On July 1, 1964, the appellant Hooks was found guilty by a jury on an indictment charging him in one count for the unlawful transfer of marihuana in violation of 26 U.S.C. § 4742(a), in two counts for the transporting and concealing of marihuana without paying tax in violation of 26 U.S.C. § 4744(a) (2), in two counts for the unlawful sale of heroin not from the original stamped package in violation of 26 U.S.C. § 4704(a) and in two counts for the unlawful sale of heroin without the prescribed order form in violation of 26 U.S.C. § 4705(a).*fn1,*fn2
At trial, Hooks admitted that he had committed the acts charged in these counts of the indictment*fn3 but alleged as his defense that he was in substance acting as a kind of de facto agent of the United States aiding Emrich, the federal narcotics agent who was in charge of the Pittsburgh office.*fn4 If Hooks' story had been accepted by the jury, an interesting question would have arisen as to whether or not conceivably he would have been within the exception authorizing non-registration of "(7) certain public officials" referred to in Leary v. United States, 395 U.S. 6, 17, 89 S. Ct. 1532, 23 L. Ed. 2d 57 (1969). See note 19 cited to the text, at 18. See, e.g., 35 P.S. §§ 780-2(g), 780-4(q), and Bannister v. United States, 446 F.2d 1250 (3rd Cir. 1971). But the jury found Hooks guilty on each of the seven counts and he received substantial concurrent sentences on each. The judgments of conviction were affirmed by this court, 359 F.2d 584 (3 Cir. 1966). Hooks then brought this proceeding based on 28 U.S.C. § 2255, alleging that the judgments of conviction on Counts II and VIII, the marihuana counts, were void because the statutes on which they were based are "unconstitutional" and praying that the case be remanded to the district court with directions to grant him a new trial on the remaining five heroin or cocaine counts, viz., Counts I, III, IV, V and VI. Hooks takes the position that these five remaining counts are "inseparable" from Counts II and VIII and therefore are, so to speak, tainted by his allegedly illegal convictions on Counts I and VIII. Cf. note 2, supra. We do not perceive the force of this argument.

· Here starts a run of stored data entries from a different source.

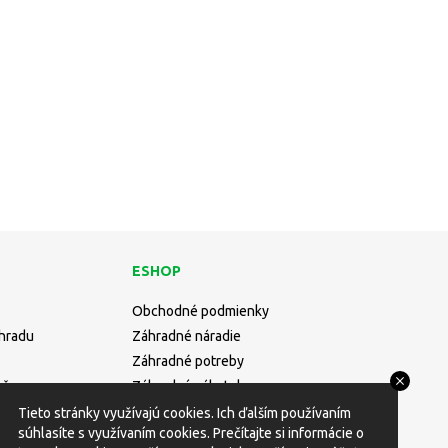
ESHOP
Obchodné podmienky
áhradu
Záhradné náradie
Záhradné potreby
učne
Záhradný nábytok
Rastliny
Tieto stránky využívajú cookies. Ich ďalším používaním
súhlasíte s využívaním cookies. Prečítajte si informácie o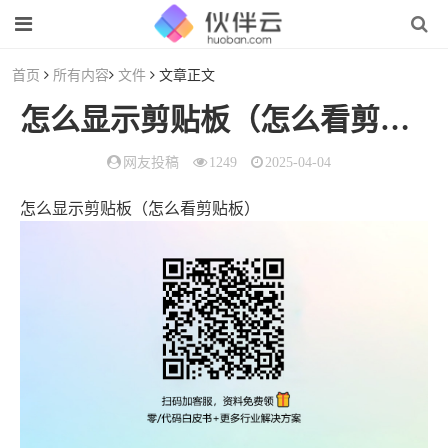
首页
所有内容
文件
文章正文
怎么显示剪贴板（怎么看剪贴板）
网友投稿
1249
2025-04-04
怎么显示剪贴板（怎么看剪贴板）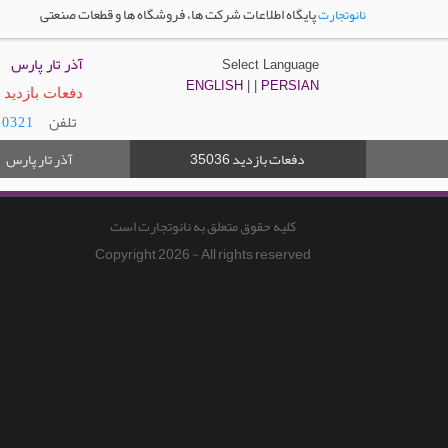
پایگاه اطلاعات شرکت ها، فروشگاه ها و قطعات صنعتی
نانوتجارت
آذر تار پارس
Select Language
ENGLISH
| |
PERSIAN
دفعات بازدید : 5036
تلفن
0321-2323425
دفعات بازدید
آذر تار پارس
35036
کلیه حقوق متعلق به نانوتجارت است
Copyright 2026 - All rights reserved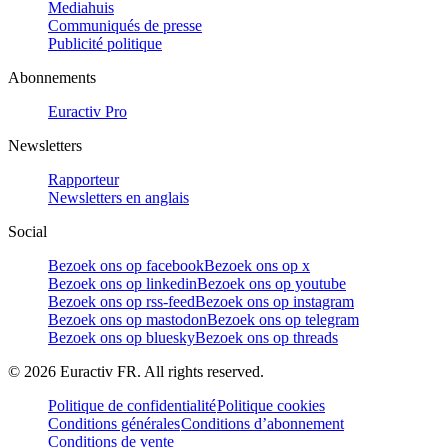
Mediahuis
Communiqués de presse
Publicité politique
Abonnements
Euractiv Pro
Newsletters
Rapporteur
Newsletters en anglais
Social
Bezoek ons op facebook
Bezoek ons op x
Bezoek ons op linkedin
Bezoek ons op youtube
Bezoek ons op rss-feed
Bezoek ons op instagram
Bezoek ons op mastodon
Bezoek ons op telegram
Bezoek ons op bluesky
Bezoek ons op threads
©
2026
Euractiv FR. All rights reserved.
Politique de confidentialité
Politique cookies
Conditions générales
Conditions d’abonnement
Conditions de vente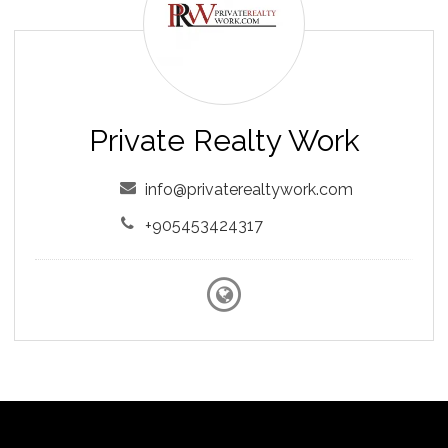
Work
Private Realty Work
info@privaterealtywork.com
+905453424317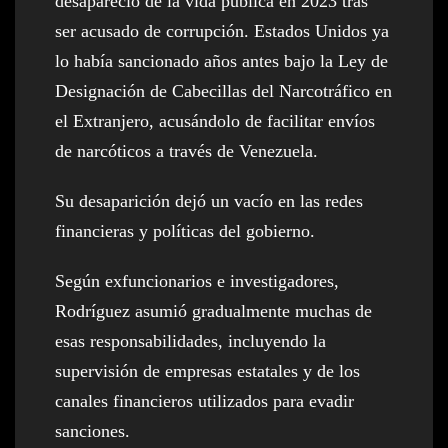
desapareció de la vida pública en 2023 tras
ser acusado de corrupción. Estados Unidos ya
lo había sancionado años antes bajo la Ley de
Designación de Cabecillas del Narcotráfico en
el Extranjero, acusándolo de facilitar envíos
de narcóticos a través de Venezuela.
Su desaparición dejó un vacío en las redes
financieras y políticas del gobierno.
Según exfuncionarios e investigadores,
Rodríguez asumió gradualmente muchas de
esas responsabilidades, incluyendo la
supervisión de empresas estatales y de los
canales financieros utilizados para evadir
sanciones.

There are four statutes involved here, the constitutionality of which cannot now be successfully attacked. They are, in the order of the indictment, Sections 4742(a), 4704(a), 4705(a) and 4744(a)(2), 26 U.S.C. The application of one of these sections, 4704(a), was before this court in United States v. Clark, 425 F.2d 827, 829-830 (1970), and was held constitutional, as was Section 4705(a) in respect to heroin by Minor v. United States, 396 U.S. 87, 90 S. Ct. 284, 24 L. Ed. 2d 283 (1969). Section 4744(a)(2) prohibits the transfer or sale of marihuana without payment of the tax and provides that possession, combined with failure to produce the order form required by Section 4742(a)(2), is presumptive evidence of guilt. For the reasons stated in the opinion of the present writer in Bannister v. United States, supra, 446 F.2d at 1250, we hold that Leary is applicable to the conviction of Hooks on Counts II and VIII. In view of the testimony of Hooks that he was acting as a de facto United States narcotics agent, we remand the case to the district court to determine whether he waived knowingly his right to assert his complete defense to prosecution based on his privilege against self-incrimination, see Johnson v. Zerbst, 304 U.S. 458, 464, 58 S. Ct. 1019, 82 L. Ed. 1461 (1938); Fay v. Noia, 372 U.S. 391, 439, 83 S. Ct. 822, 9 L. Ed. 2d 837 (1963); cf. Sanders v. United States, 373 U.S. 1, 18, 83 S. Ct. 1068, 10 L. Ed. 2d 148 (1963).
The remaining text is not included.